_Action item_:
Your output should be everything below from the line containing "Pulsacje T-Sonic" down to the line containing "plus qu'une simple", both ends included, copied exactly, with pictures left out.

_Exercise data_:
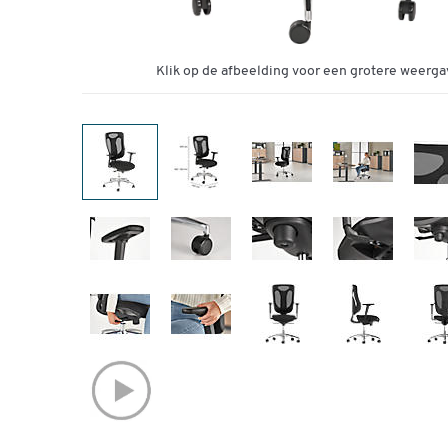
Klik op de afbeelding voor een grotere weerga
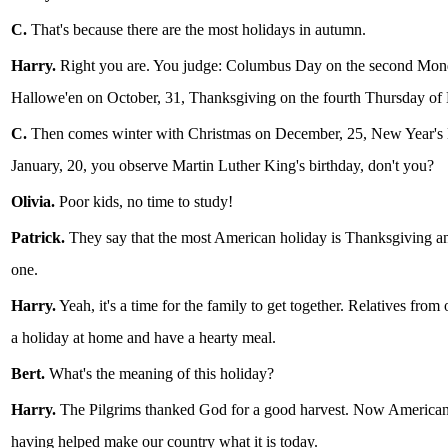
C.
That's because there are the most holidays in autumn.
Harry.
Right you are. You judge: Columbus Day on the second Mond
Hallowe'en on October, 31, Thanksgiving on the fourth Thursday o
C.
Then comes winter with Christmas on December, 25, New Year's 
January, 20, you observe Martin Luther King's birthday, don't you?
Olivia.
Poor kids, no time to study!
Patrick.
They say that the most American holiday is Thanksgiving and 
one.
Harry.
Yeah, it's a time for the family to get together. Relatives from
a holiday at home and have a hearty meal.
Bert.
What's the meaning of this holiday?
Harry.
The Pilgrims thanked God for a good harvest. Now Americans
having helped make our country what it is today.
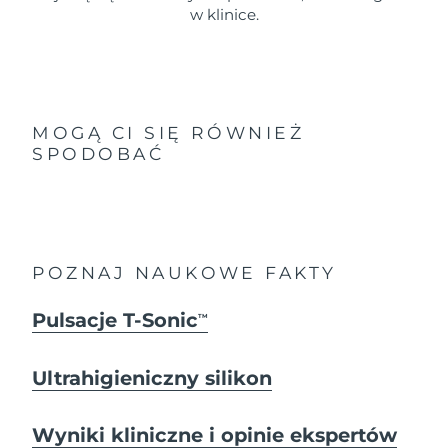
w klinice.
MOGĄ CI SIĘ RÓWNIEŻ
SPODOBAĆ
POZNAJ NAUKOWE FAKTY
Pulsacje T-Sonic
TM
Ultrahigieniczny silikon
Wyniki kliniczne i opinie ekspertów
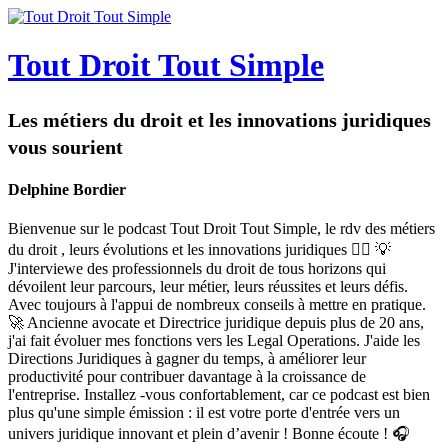
Tout Droit Tout Simple
Les métiers du droit et les innovations juridiques
vous sourient
Delphine Bordier
Bienvenue sur le podcast Tout Droit Tout Simple, le rdv des métiers
du droit , leurs évolutions et les innovations juridiques 👩‍⚖️ 💡
J'interviewe des professionnels du droit de tous horizons qui
dévoilent leur parcours, leur métier, leurs réussites et leurs défis.
Avec toujours à l'appui de nombreux conseils à mettre en pratique.
🚀 Ancienne avocate et Directrice juridique depuis plus de 20 ans,
j'ai fait évoluer mes fonctions vers les Legal Operations. J'aide les
Directions Juridiques à gagner du temps, à améliorer leur
productivité pour contribuer davantage à la croissance de
l'entreprise. Installez -vous confortablement, car ce podcast est bien
plus qu'une simple émission : il est votre porte d'entrée vers un
univers juridique innovant et plein d’avenir ! Bonne écoute ! 🎧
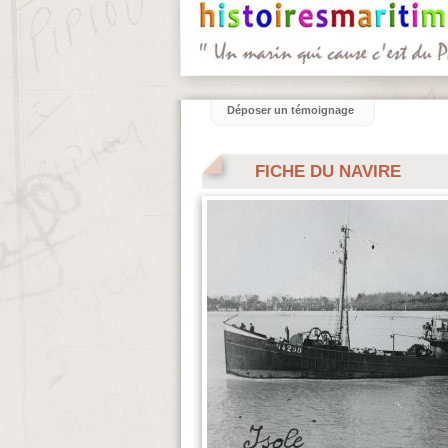
Déposer un témoignage
FICHE DU NAVIRE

_Response to this exercise_:
Pulsacje T-Sonic
TM
Ultrahigieniczny silikon
Wyniki kliniczne i opinie ekspertów
Tout Droit Tout Simple
Les métiers du droit et les innovations juridiques
vous sourient
Delphine Bordier
Bienvenue sur le podcast Tout Droit Tout Simple, le rdv des métiers
du droit , leurs évolutions et les innovations juridiques 👩‍⚖️ 💡
J'interviewe des professionnels du droit de tous horizons qui
dévoilent leur parcours, leur métier, leurs réussites et leurs défis.
Avec toujours à l'appui de nombreux conseils à mettre en pratique.
🚀 Ancienne avocate et Directrice juridique depuis plus de 20 ans,
j'ai fait évoluer mes fonctions vers les Legal Operations. J'aide les
Directions Juridiques à gagner du temps, à améliorer leur
productivité pour contribuer davantage à la croissance de
l'entreprise. Installez -vous confortablement, car ce podcast est bien
plus qu'une simple émission : il est votre porte d'entrée vers un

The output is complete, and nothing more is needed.